Não preciso nem dizer que Free! é lotado de fanservice, né? Esse é o principal atrativo da obra, seu maior selling point, voltado especificamente a um público conhecido como fujoshi, mulheres que gostam de animes ou mangás com relacionamentos homossexuais entre homens. Não há nada explícito em relação a isso na série, mas existem inúmeras nuances entre os personagens para insinuar que eles se gostam amorosamente, tudo para que seu público delire nas fantasias.
Apesar disso, devo admitir que a quantidade e intensidade de fanservice nesse anime foi consideravelmente menor do que eu esperava, o que é algo fantástico. Eu realmente pensei que seria algo bem exagerado, tipo em Miss Kobayashi’s Maid Dragon (meu review). Pensei que o anime se resumisse a fanservice, mas felizmente não é o caso. Na 2ª temporada mal há cenas disso! Até mesmo em Free! a KyoAni não falha em me surpreender.
Mas o estúdio também não falha em satisfazer seus desejos... |
Não sei qual a melhor seção para falar disso, então vai nessa aqui mesmo: um dos meus trechos favoritos da série inteira é quando o Rin e o Haru viajam para a Austrália na 2ª temporada. Não sei exatamente o motivo, mas é incrível ver o Rin conversando em inglês com os pais adotivos australianos dele, os quais são dublados por australianos de verdade, nada de "engrish" aqui, fora o do Haru que mal sabe falar em inglês. Tem até o Rin brigando em inglês com uma recepcionista de hotel. Impagável.
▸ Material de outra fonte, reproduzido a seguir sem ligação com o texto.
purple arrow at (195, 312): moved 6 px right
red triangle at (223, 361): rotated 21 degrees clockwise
Além dos cenários fantásticos que retratam fielmente os locais do país. |
ESTILO
Apesar de ter seus momentos de comédia e descontração, Free! é, em sua maior parte, uma série de drama. Francamente, isso me pegou de surpresa. A impressão que eu tinha é de que esse seria um anime marcado por fanservice e só isso. Não sabia o que esperar da sua narrativa, pois ninguém fala a respeito dela na internet. Tudo o que se vê acerca de Free! por aí são pessoas desejando os corpos dos personagens e shippando casais entre todos eles.
A Gou é a melhor representação da fanbase de Free!. |
Como eu disse na seção anterior, o fanservice não é tão proeminente como eu imaginei que seria. Se tem algo que a KyoAni sabe fazer é humanizar seus personagens e isso não é exceção em Free!. Claro que existem diversos planos que deixam em evidência como os garotos são verdadeiros pitéis, mas o roteiro os desenvolve como pessoas e não apenas como objetos de desejo, diferente de muitos animes lotados de fanservice por aí.
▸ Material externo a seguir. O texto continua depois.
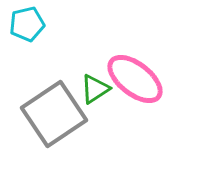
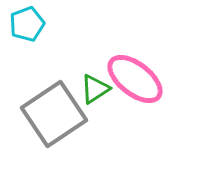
cyan pentagon: rotated 8 degrees counterclockwise
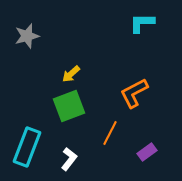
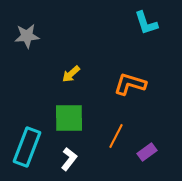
cyan L-shape: moved 4 px right; rotated 108 degrees counterclockwise
gray star: rotated 10 degrees clockwise
orange L-shape: moved 4 px left, 9 px up; rotated 44 degrees clockwise
green square: moved 12 px down; rotated 20 degrees clockwise
orange line: moved 6 px right, 3 px down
Suas personalidades são bem fundamentadas, assim como seus medos, anseios... Temos mais diálogos de um dando suporte ao outro do que trechos de fanservice. Alguns detalhes particulares como o fato do Makoto deixar uma flor num copo d'água onde seu peixe de infância está enterrado é algo que humaniza imensamente esse personagem e diz muito sobre sua personalidade além dos estereótipos de fofura e bondosidade.
Porém, às vezes o famoso "fujoshi bait" fala mais alto. Um dos trechos que isso mais me incomodou foi como romantizaram o possível boca-a-boca do Haru no Makoto após ele desmaiar no oceano. Fica aquela tensão a fim de deixar o público excitado de que eles vão se beijar, mas essa é uma situação séria. Então, logo quando o Haru vai encostar em sua boca, o Makoto acorda e se recupera. A definição de fujoshi bait.
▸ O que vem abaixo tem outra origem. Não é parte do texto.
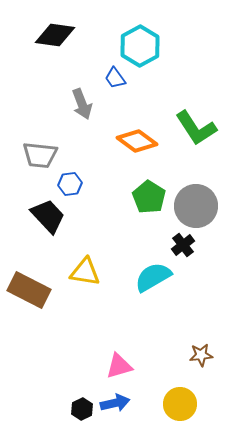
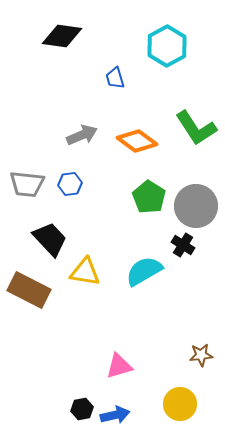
black diamond: moved 7 px right, 1 px down
cyan hexagon: moved 27 px right
blue trapezoid: rotated 20 degrees clockwise
gray arrow: moved 31 px down; rotated 92 degrees counterclockwise
gray trapezoid: moved 13 px left, 29 px down
black trapezoid: moved 2 px right, 23 px down
black cross: rotated 20 degrees counterclockwise
cyan semicircle: moved 9 px left, 6 px up
blue arrow: moved 12 px down
black hexagon: rotated 15 degrees clockwise
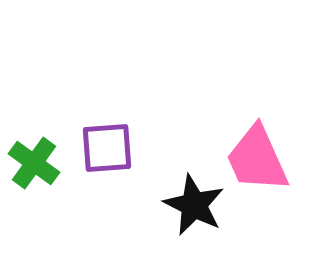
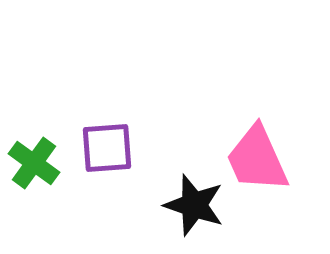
black star: rotated 8 degrees counterclockwise
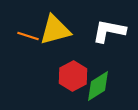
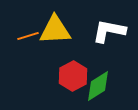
yellow triangle: rotated 12 degrees clockwise
orange line: rotated 35 degrees counterclockwise
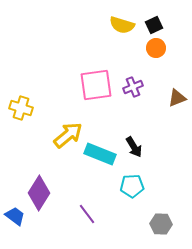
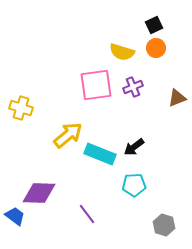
yellow semicircle: moved 27 px down
black arrow: rotated 85 degrees clockwise
cyan pentagon: moved 2 px right, 1 px up
purple diamond: rotated 60 degrees clockwise
gray hexagon: moved 3 px right, 1 px down; rotated 15 degrees clockwise
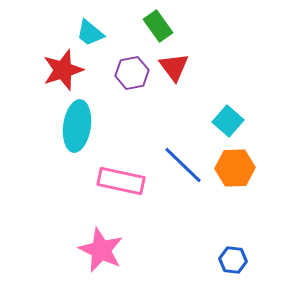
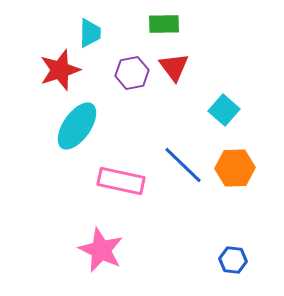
green rectangle: moved 6 px right, 2 px up; rotated 56 degrees counterclockwise
cyan trapezoid: rotated 128 degrees counterclockwise
red star: moved 3 px left
cyan square: moved 4 px left, 11 px up
cyan ellipse: rotated 27 degrees clockwise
Apesar dos personagens serem construídos como pessoas de verdade, suas interações e personalidades às vezes não parecem muito reais. Vou ser sincero – Free! não é uma boa representação de uma amizade entre rapazes. Se você substituísse os personagens por meninas sem alterar em nada suas personalidades, não haveria diferença alguma, pois a relação entre os protagonistas remete mais a uma amizade feminina do que masculina.
Não é comum você ver um amigo se esfregando no outro toda hora e chorando por qualquer coisa em grupo. Garotos tendem a ser mais reservados em relação a isso, pois ações assim são vergonhosas por questões culturais (sim, é ridículo, mas é a realidade). Não estou dizendo que isso é errado ou que não existem amizades que agem dessa forma, mas as interações entre eles não me parecem naturais. O Nagisa em particular podia ser facilmente confundido com uma garota, pois não há nada nele – fora seu peitoral – que indique que é um rapaz.
Mas não posso negar que vê-los se divertindo é legal. A amizade deles transmite uma vibração bastante good vibes. Mas é aí que, para atrapalhar o clima, entra o gênero predominante do anime – drama. Sim, de fato foi um alívio descobrir que Free! não era só fanservice como eu imaginava, mas o drama acabou por se mostrar como um problema tão grande quanto pela forma como é exagerado.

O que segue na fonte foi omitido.